Implementing Recursive CTEs for Hierarchical Data in SQLAlchemy

Q: Do I need recursive=True if my CTE does not reference itself?

No. recursive=True is only required when the CTE references its own name in the body. For non-recursive staged CTEs, omit it — passing recursive=True on a non-recursive CTE compiles to WITH RECURSIVE which is valid SQL but wastes a keyword and may confuse readers.

Q: Why does SQLAlchemy require .alias() on the CTE before joining it in the recursive term?

The CTE object returned by .cte() represents the named CTE declaration.
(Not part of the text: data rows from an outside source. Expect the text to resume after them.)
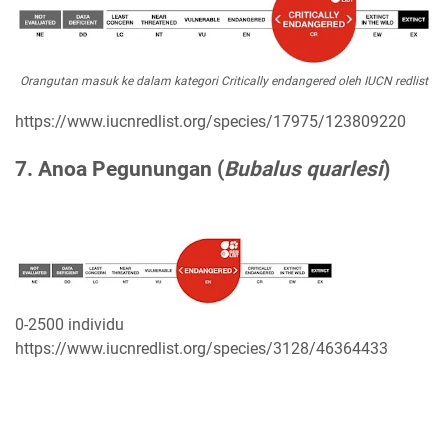
Orangutan masuk ke dalam kategori Critically endangered oleh IUCN redlist
https://www.iucnredlist.org/species/17975/123809220
7. Anoa Pegunungan (
Bubalus quarlesi
)
0-2500 individu
https://www.iucnredlist.org/species/3128/46364433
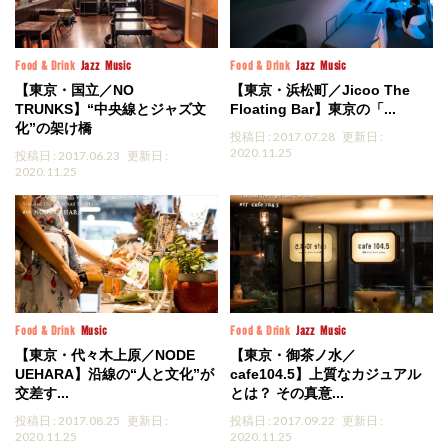
Food & Drink
Jazz
Music
Food & Drink
Jazz
Music
【東京・国立／NO
【東京・浜松町／Jicoo The
TRUNKS】“中央線とジャズ文
Floating Bar】東京の「...
化”の架け橋
投稿日 : 2017.07.28
更新日 :
2020.11.25
投稿日 : 2017.06.23
更新日 :
2020.11.25
Food & Drink
Music
Food & Drink
Jazz
Music
【東京・代々木上原／NODE
【東京・御茶ノ水／
UEHARA】沿線の“人と文化”が
cafe104.5】上質なカジュアル
交差す...
とは？ その真意...
投稿日 : 2017.08.25
更新日 :
投稿日 : 2017.09.22
更新日 :
2020.11.25
2020.11.25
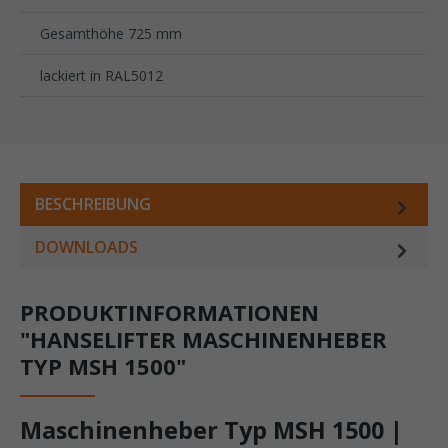
Gesamthöhe 725 mm
lackiert in RAL5012
BESCHREIBUNG
DOWNLOADS
PRODUKTINFORMATIONEN
"HANSELIFTER MASCHINENHEBER
TYP MSH 1500"
Maschinenheber Typ MSH 1500 |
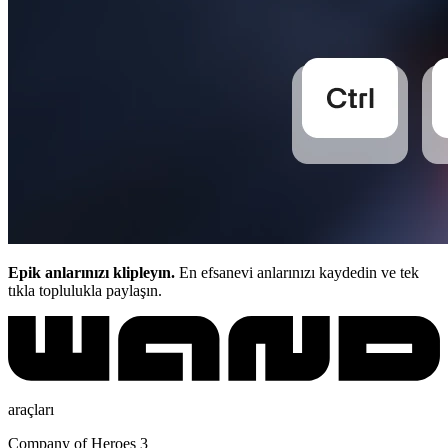
Epik anlarınızı klipleyın.
En efsanevi anlarınızı kaydedin ve tek
tıkla toplulukla paylaşın.
araçları
Company of Heroes 3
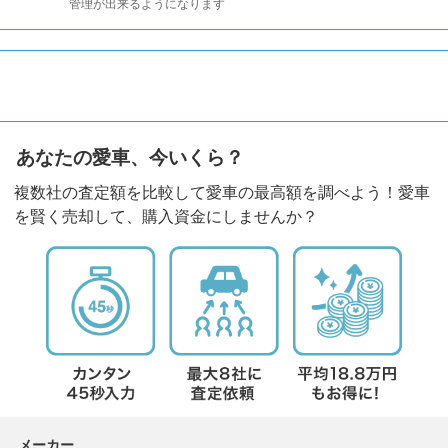
管理が出来るようになります
あなたの愛車、今いくら？
複数社の査定額を比較して愛車の最高額を調べよう！愛車
を賢く売却して、購入資金にしませんか？
メーカー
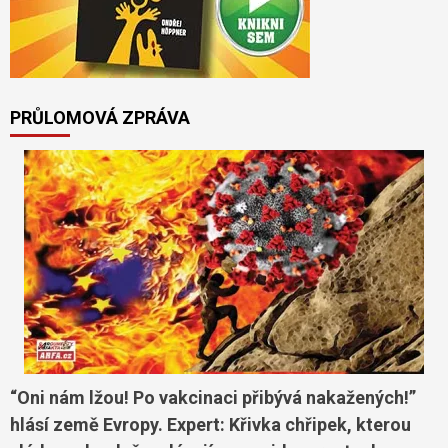
PRŮLOMOVÁ ZPRÁVA
“Oni nám lžou! Po vakcinaci přibývá nakažených!”
hlásí země Evropy. Expert: Křivka chřipek, kterou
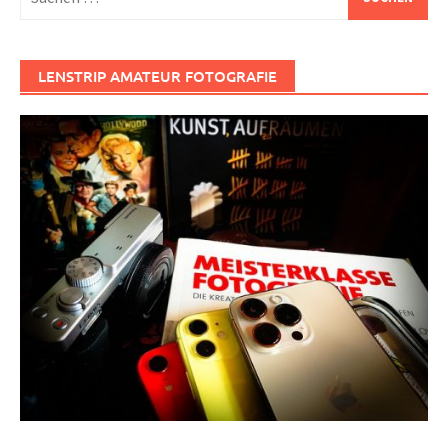
nach:
LENSTRIP AMATEUR FOTOGRAFIE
When you reference it inside its own recursive definition, SQLAlchemy needs a distinct alias object so it can distinguish "the CTE being defined" from "the CTE being referenced as an input to this iteration". Without .alias() , the compiler cannot generate unambiguous SQL for the self-join.

Call .cte(recursive=True) on your anchor Select, alias the result, join the alias in a recursive term, extend with .union_all(), then execute against an AsyncSession — that is the complete pattern, covered in depth in the Common Table Expressions and Recursive Queries guide.

Quick Answer

Before/after: the 1.4 pattern used session.query() with no recursive=True parameter and relied on implicit dialect handling. SQLAlchemy 2.0 requires an explicit Select-based anchor:

# Legacy 1.4 — broken in 2.0 async contexts
# cte = session.query(Category).filter(Category.parent_id == None).cte(recursive=True)
# recursive_q = session.query(Category).join(cte, Category.parent_id == cte.c.id)
# full = cte.union_all(recursive_q)

# SQLAlchemy 2.0 — works in sync and async
from sqlalchemy import select, Integer, String, ForeignKey, func
from sqlalchemy.orm import DeclarativeBase, Mapped, mapped_column, relationship
from sqlalchemy.ext.asyncio import AsyncSession


class Base(DeclarativeBase):
    pass


class Category(Base):
    __tablename__ = "categories"
    id: Mapped[int] = mapped_column(primary_key=True)
    parent_id: Mapped[int | None] = mapped_column(ForeignKey("categories.id"))
    name: Mapped[str] = mapped_column(String(120))
    children: Mapped[list["Category"]] = relationship(
        back_populates="parent", foreign_keys="[Category.parent_id]"
    )
    parent: Mapped["Category | None"] = relationship(
        back_populates="children",
        foreign_keys="[Category.parent_id]",
        remote_side="Category.id",
    )


async def fetch_category_tree(session: AsyncSession, root_id: int, max_depth: int = 10):
    anchor = select(
        Category.id,
        Category.parent_id,
        Category.name,
        func.cast(0, Integer).label("depth"),
    ).where(Category.id == root_id)

    tree_cte = anchor.cte(name="category_tree", recursive=True)
    alias = tree_cte.alias()

    recursive_term = (
        select(
            Category.id,
            Category.parent_id,
            Category.name,
            (alias.c.depth + 1).label("depth"),
        )
        .join(alias, Category.parent_id == alias.c.id)
        .where(alias.c.depth < max_depth)
    )

    full_cte = tree_cte.union_all(recursive_term)
    stmt = select(full_cte).order_by(full_cte.c.depth, full_cte.c.name)
    result = await session.execute(stmt)
    return result.mappings().all()

Execution Context & Async Workflow Integration

Why the database handles this better than Python. A Python loop that fetches children one level at a time issues one SELECT per depth level — O(d) round trips for a tree of depth d, with each blocking on network latency. A recursive CTE issues one statement; the database engine evaluates it using an internal working table, fully within a single transaction cursor. For an org chart with 6 management levels and 10 000 employees, this is the difference between 6 network round trips and 1.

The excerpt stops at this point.